In our view, if a claimant has a medical problem the treating doctor should avoid a negative approach and they should indicate what the patient can do without accommodation and what he/she can do with reasonable accommodation. There should be no hint of the negative concept of “restrictions” as we feel it is the equivalent of shamefully calling the patient a gimp, a cripple or physically challenged. We urge physicians and surgeons to focus on the much more positive concept of focusing on the ability for a worker to get back into the workforce with mild, moderate or significant but reasonable accommodation. We further urge Illinois labor unions to follow the same path and stop barring injured workers from your membership.

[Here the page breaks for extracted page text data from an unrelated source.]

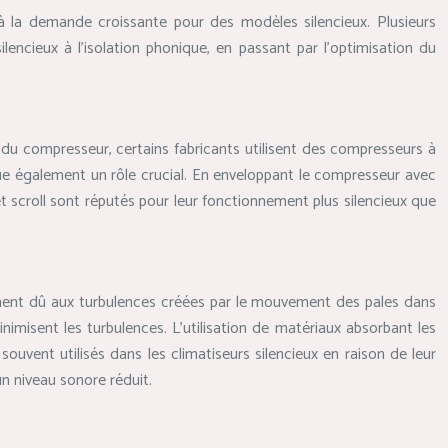
e à la demande croissante pour des modèles silencieux. Plusieurs
ncieux à l’isolation phonique, en passant par l’optimisation du
t du compresseur, certains fabricants utilisent des compresseurs à
oue également un rôle crucial. En enveloppant le compresseur avec
et scroll sont réputés pour leur fonctionnement plus silencieux que
alement dû aux turbulences créées par le mouvement des pales dans
inimisent les turbulences. L’utilisation de matériaux absorbant les
souvent utilisés dans les climatiseurs silencieux en raison de leur
un niveau sonore réduit.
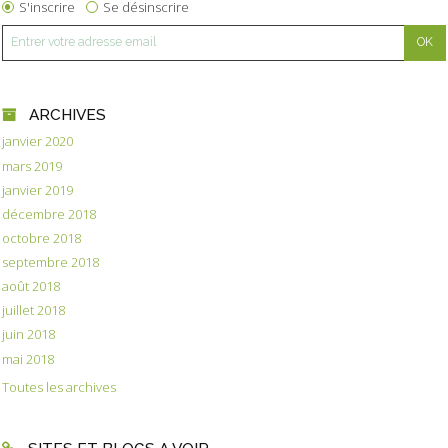
S'inscrire
Se désinscrire
ARCHIVES
janvier 2020
mars 2019
janvier 2019
décembre 2018
octobre 2018
septembre 2018
août 2018
juillet 2018
juin 2018
mai 2018
Toutes les archives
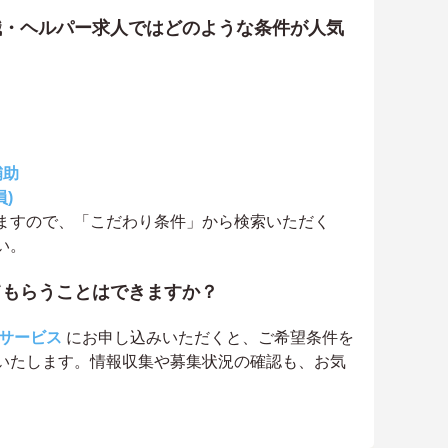
職・ヘルパー求人ではどのような条件が人気
補助
)
ますので、「こだわり条件」から検索いただく
い。
てもらうことはできますか？
サービス
にお申し込みいただくと、ご希望条件を
いたします。情報収集や募集状況の確認も、お気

Following the intent and overall concept of ADA, medical and job discrimination may include, among other things, limiting or classifying a job applicant or employee in an adverse way, denying employment opportunities to people who truly qualify, or not making reasonable accommodations in respect to known physical or mental limitations of disabled employees. It is also discrimination against the arguably disabled to not provide needed accommodations in training. U.S. employers can use medical entrance examinations for applicants, after making the job offer, only if all applicants regardless of permanent restrictions or disability must take it and it is treated as a confidential medical record.

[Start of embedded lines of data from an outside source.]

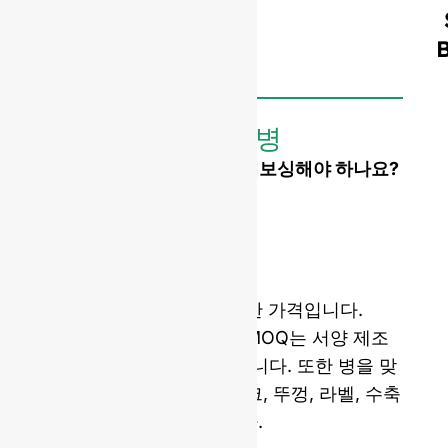
맞춤형 병
로고 또는 맞춤형 모양을 엠보싱해야 하나요?
금형 개봉 비용 :
단일 세트 몰드 :
$4,500
더블 세트 몰드 :
$7,000
샘플 및 국제 배송을 포함한 가격입니다.
당사의 금형 개봉 비용과 MOQ는 서양 제조
업체보다 평균 5배 저렴합니다. 또한 병을 맞
춤 제작할 수 있도록 코르크, 뚜껑, 라벨, 수축
필름을 제공할 수 있습니다.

We ask all of our readers, if a construction worker breaks an ankle—can the treater indicate the worker is forever barred from climbing a ladder again and therefore forever precluded from his/her lifetime career in construction? Instead, shouldn’t the doctor say the worker with a broken ankle needs reasonable accommodation to include implementation of a better ladder to return to his/her lifetime work by employing a ladder that is effectively a staircase with a railing on both sides. Such “staircase ladders” are available at all major big-box retailers right now. In our view, most Illinois physicians treating injured workers are much more likely to opt for the easy path of granting their patients “permanent restrictions” and almost never think outside-the-box for ways to reasonably accommodate a return to the same job. Similarly, most Illinois labor unions almost never focus on what a carpenter, iron-worker or electrician needs to get back on their job rolls—they would much sooner have that worker be cast to the side as a gimp or cripple and force union contractors to only hire what they feel are arguably “healthy” workers. The concept sounds good to union bosses but it is against U.S. law!

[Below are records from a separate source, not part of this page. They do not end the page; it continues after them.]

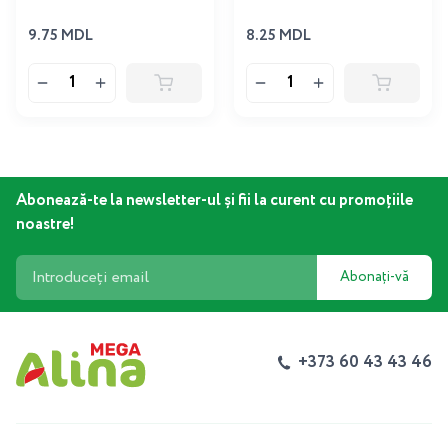
9.75 MDL
8.25 MDL
Abonează-te la newsletter-ul și fii la curent cu promoțiile
noastre!
Abonați-vă
+373 60 43 43 46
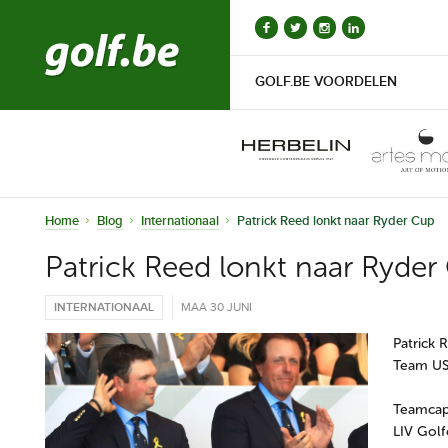
GOLF.BE VOORDELEN
Home
Blog
Internationaal
Patrick Reed lonkt naar Ryder Cup
Patrick Reed lonkt naar Ryder
INTERNATIONAAL
MAA 30 JUNI
Patrick 
Team US
Teamcapt
LIV Gol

Maybe we are going to have to advise our clients to file EEOC complaints against a doctor (or three) or a union (or four) to get them to start implementing ADA concepts in their day-to-day practices to get their attention and move into the 21st Century and stop routinely finding injured workers to be gimps, cripples and physically challenged and bar them from the workforce with accommodation. In our view, doctors and labor unions will only stop the negative concept of “permanent restrictions” when they are forced to do so.